- WORK INSTRUCTION:
Copy nothing but the lines from the line with "expert training techniques" to the end of the records, retyped exactly. Pictures stay out.

- RECORDS SHOWN:
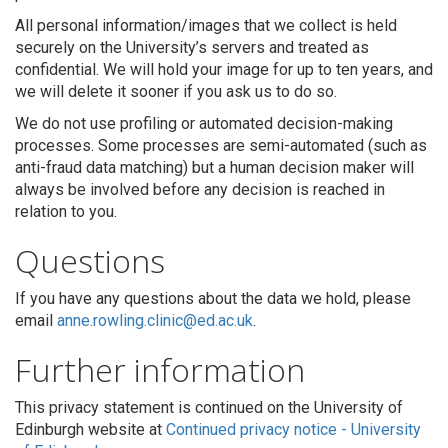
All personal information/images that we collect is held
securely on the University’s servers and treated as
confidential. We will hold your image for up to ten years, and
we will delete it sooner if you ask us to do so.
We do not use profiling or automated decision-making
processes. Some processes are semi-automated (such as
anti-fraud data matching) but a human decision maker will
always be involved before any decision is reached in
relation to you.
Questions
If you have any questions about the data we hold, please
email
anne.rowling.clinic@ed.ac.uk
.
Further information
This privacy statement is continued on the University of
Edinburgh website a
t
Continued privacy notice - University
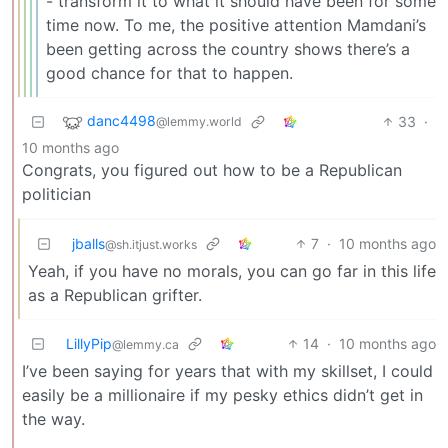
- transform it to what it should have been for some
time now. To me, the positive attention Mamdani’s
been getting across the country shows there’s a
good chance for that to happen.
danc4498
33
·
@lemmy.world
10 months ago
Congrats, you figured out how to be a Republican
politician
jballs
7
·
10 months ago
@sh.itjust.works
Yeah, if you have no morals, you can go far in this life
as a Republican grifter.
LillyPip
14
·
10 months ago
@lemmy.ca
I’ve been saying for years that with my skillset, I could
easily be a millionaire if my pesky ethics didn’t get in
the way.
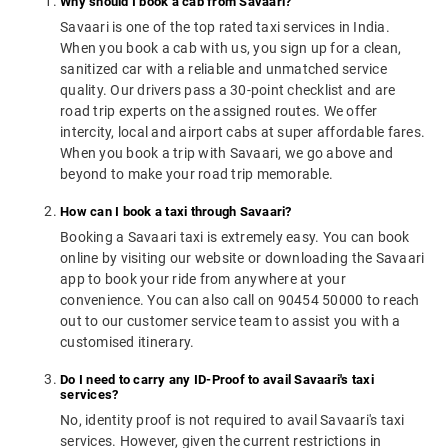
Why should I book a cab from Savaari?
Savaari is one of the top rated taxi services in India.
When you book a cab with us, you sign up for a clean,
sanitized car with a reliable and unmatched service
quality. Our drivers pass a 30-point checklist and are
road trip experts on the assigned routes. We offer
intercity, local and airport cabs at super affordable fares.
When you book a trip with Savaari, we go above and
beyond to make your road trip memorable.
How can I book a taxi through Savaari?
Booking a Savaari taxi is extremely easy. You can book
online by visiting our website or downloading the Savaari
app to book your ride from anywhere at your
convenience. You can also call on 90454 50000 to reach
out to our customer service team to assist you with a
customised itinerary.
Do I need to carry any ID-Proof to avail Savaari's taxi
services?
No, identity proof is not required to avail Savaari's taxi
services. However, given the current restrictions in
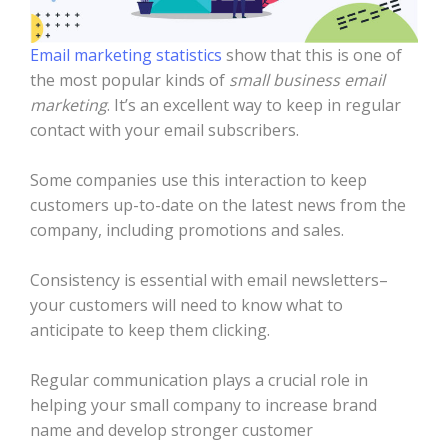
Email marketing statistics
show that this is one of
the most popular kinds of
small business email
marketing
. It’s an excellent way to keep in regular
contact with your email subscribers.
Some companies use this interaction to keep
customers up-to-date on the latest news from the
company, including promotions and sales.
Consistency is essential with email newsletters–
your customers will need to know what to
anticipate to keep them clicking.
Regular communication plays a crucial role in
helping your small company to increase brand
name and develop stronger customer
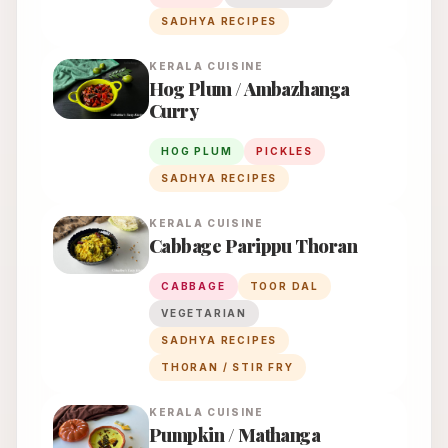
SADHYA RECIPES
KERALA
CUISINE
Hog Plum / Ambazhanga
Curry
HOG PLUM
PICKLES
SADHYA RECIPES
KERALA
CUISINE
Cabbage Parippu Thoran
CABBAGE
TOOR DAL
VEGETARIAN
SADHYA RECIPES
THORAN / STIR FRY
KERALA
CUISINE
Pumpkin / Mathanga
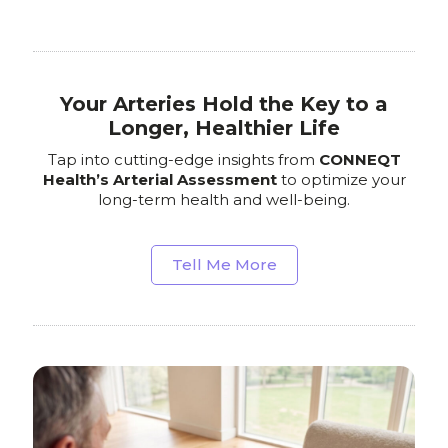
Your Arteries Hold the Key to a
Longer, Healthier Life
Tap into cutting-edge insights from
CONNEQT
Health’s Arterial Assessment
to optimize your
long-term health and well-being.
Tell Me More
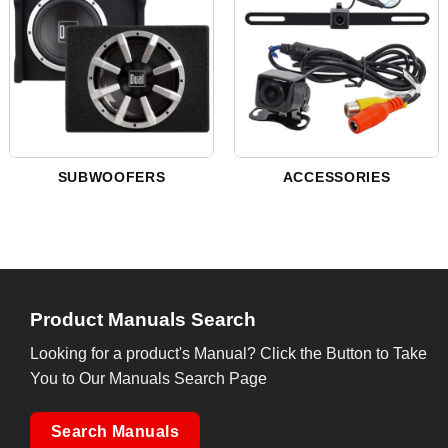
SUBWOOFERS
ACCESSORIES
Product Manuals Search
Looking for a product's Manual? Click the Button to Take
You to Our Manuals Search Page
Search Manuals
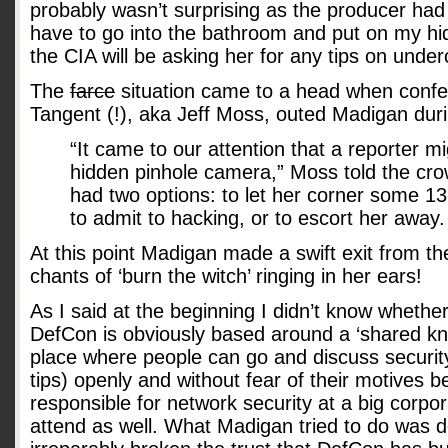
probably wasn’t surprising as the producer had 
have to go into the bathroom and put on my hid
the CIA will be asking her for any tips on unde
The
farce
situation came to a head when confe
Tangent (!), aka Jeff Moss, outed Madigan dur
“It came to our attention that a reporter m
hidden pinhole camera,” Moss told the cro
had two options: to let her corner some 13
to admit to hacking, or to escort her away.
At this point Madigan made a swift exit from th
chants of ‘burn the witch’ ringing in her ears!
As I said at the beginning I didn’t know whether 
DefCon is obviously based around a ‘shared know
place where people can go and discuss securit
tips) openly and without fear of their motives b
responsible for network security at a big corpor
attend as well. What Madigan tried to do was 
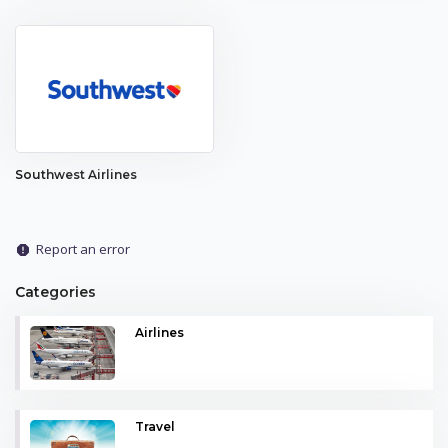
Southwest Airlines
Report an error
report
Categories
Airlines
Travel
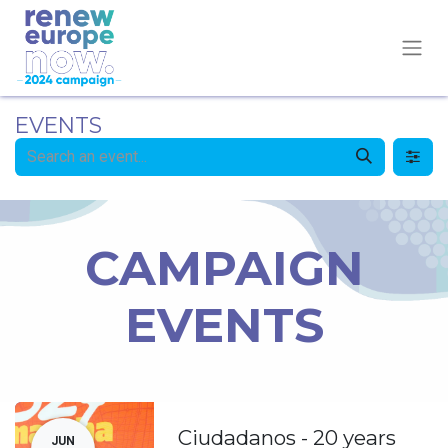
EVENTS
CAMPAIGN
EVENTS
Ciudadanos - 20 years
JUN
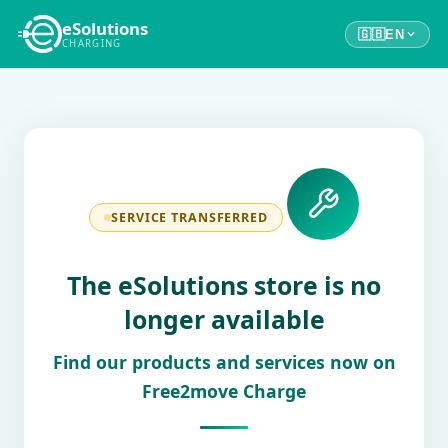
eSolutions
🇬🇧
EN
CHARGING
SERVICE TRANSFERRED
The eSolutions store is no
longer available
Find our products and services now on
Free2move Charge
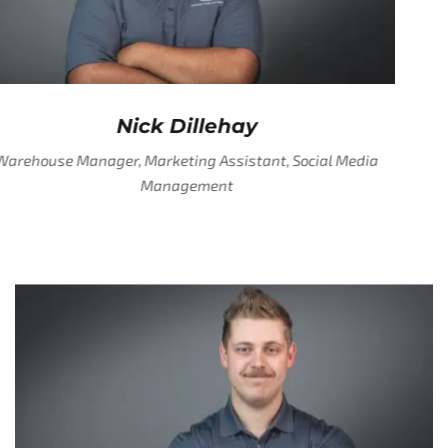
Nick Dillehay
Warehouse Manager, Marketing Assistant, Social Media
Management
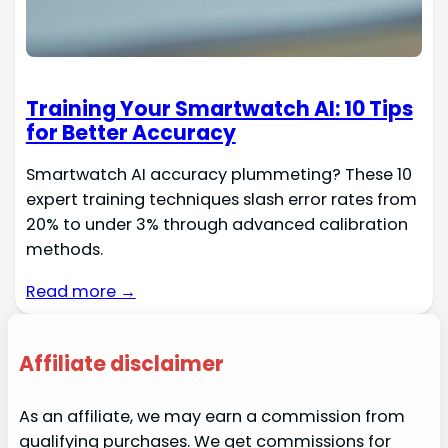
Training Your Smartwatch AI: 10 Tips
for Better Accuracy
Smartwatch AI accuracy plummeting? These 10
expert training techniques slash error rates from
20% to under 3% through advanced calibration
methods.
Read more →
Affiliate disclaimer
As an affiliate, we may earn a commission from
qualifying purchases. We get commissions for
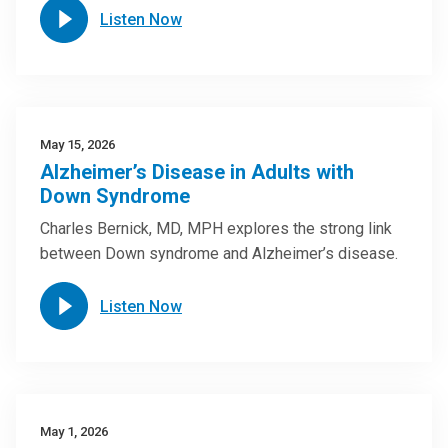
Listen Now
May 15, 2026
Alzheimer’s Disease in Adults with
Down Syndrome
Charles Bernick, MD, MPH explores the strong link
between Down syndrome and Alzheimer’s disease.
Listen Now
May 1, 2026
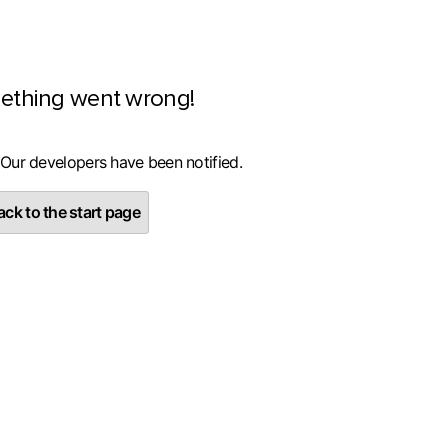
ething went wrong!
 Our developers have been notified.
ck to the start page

- ANSWER SECTION:
expert training techniques slash error rates from
20% to under 3% through advanced calibration
methods.
Read more →
Affiliate disclaimer
As an affiliate, we may earn a commission from
qualifying purchases. We get commissions for
Listen Now
May 15, 2026
Alzheimer’s Disease in Adults with
Down Syndrome
Charles Bernick, MD, MPH explores the strong link
between Down syndrome and Alzheimer’s disease.
Listen Now
May 1, 2026
ething went wrong!
 Our developers have been notified.
ck to the start page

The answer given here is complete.